Cincinnati Reds
- Outfielder
- Born: June 15, 2001 (age 25) Pittsburgh, Pennsylvania, U.S.
- Bats: LeftThrows: Left

Medals
Men's baseball
Representing United States
18U Baseball World Cup
| Silver medal – second place | 2019 Gijang | Team |

= Austin Hendrick =

American baseball player

Austin Daniel Hendrick (born June 15, 2001) is an American professional baseball outfielder in the Cincinnati Reds organization. Hendrick was selected 12th overall by the Reds in the 2020 Major League Baseball draft.

==Amateur career==
Hendrick grew up in Pittsburgh, Pennsylvania and attended West Allegheny Senior High School, where he was both an outfielder and a starting pitcher on the baseball team. Regarded as one of the best collegiate recruits in his class early on, he committed to play college baseball at Mississippi State after his freshman year of high school when he batted .371 with three home runs, 20 RBIs and 17 walks and went 5-0 with 37 strikeouts in 34 innings as a pitcher. He batted .327 with a .519 on-base percentage and 12 RBIs, two doubles, two triples and two home runs with 23 walks in 79 plate appearances in his junior season. After the season, Hendrick played for the United States national baseball team in the 2019 World Baseball Softball Confederation U-18 Baseball World Cup in Gijang, South Korea. He also played in the Under Armour All-America Game and won the event's home run derby as well as the MLB High School Home Run Derby.

==Professional career==
Hendrick was considered one of the top high school prospects for the 2020 Major League Baseball draft, and was selected 12th overall by the Cincinnati Reds. Hendrick signed with the Reds for a $4 million bonus. After not playing a minor league game in 2020 due to the cancellation of the season, Hendrick was added to Cincinnati's 60-man player pool with whom would train at Prasco Park.

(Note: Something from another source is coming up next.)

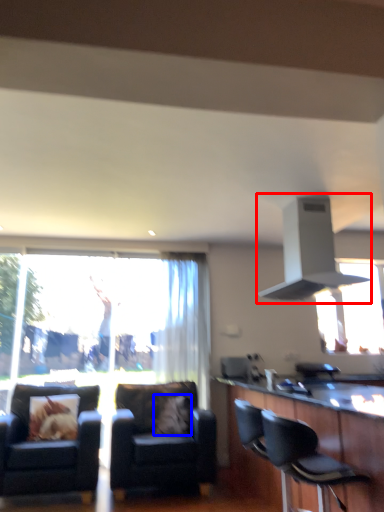 Question: Which object appears farthest to the camera in this image, exhaust hood (highlighted by a red box) or pillow (highlighted by a blue box)?

Choices:
 (A) exhaust hood
 (B) pillow

Answer: (B) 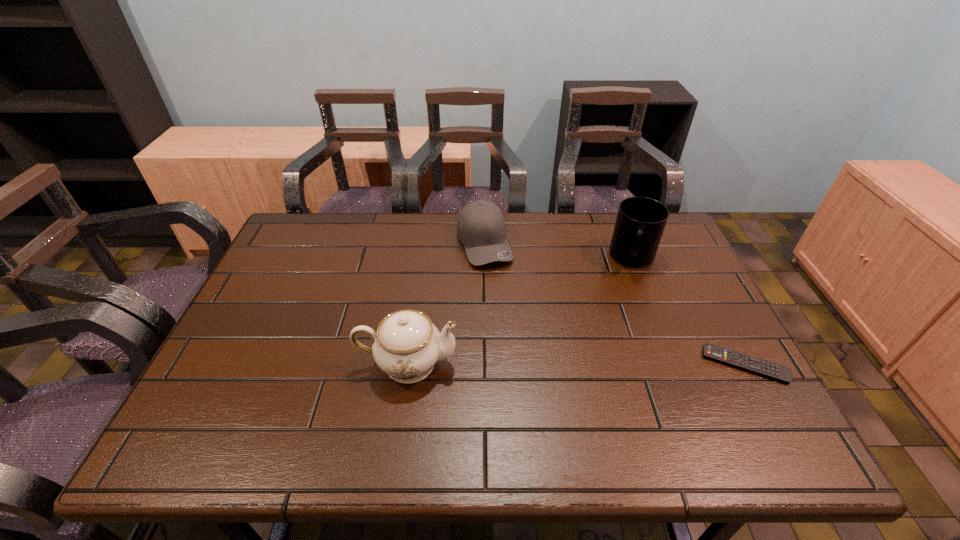 The height and width of the screenshot is (540, 960). Find the location of `object that is at the near right corner`. object that is at the near right corner is located at coordinates pos(741,361).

Hendrick made his professional debut in 2021 with the Daytona Tortugas, slashing .211/.380/.388 with seven home runs, 29 RBI and 16 doubles over 63 games. He struck out 100 times and walked 51 times over 209 at-bats. He missed time during the season due to groin and wrist injuries. In 2022, he played with Daytona and the Dayton Dragons and batted .216 with 21 home runs and 69 RBI over 109 games. Hendrick returned to play with Dayton in 2023 and appeared in 125 games in which he hit .204 with 14 home runs and 47 RBI. In 2024, Hendrick played with the Chattanooga Lookouts, batting .188 with 11 home runs and 30 RBI across 121 games. He returned to Chattanooga for the 2025 season and hit .246 with 14 home runs and 52 RBI over 93 games. Hendrick split the 2026 season between Chattanooga and the Louisville Bats and batted .212 with 17 home runs and 63 RBI over 116 games.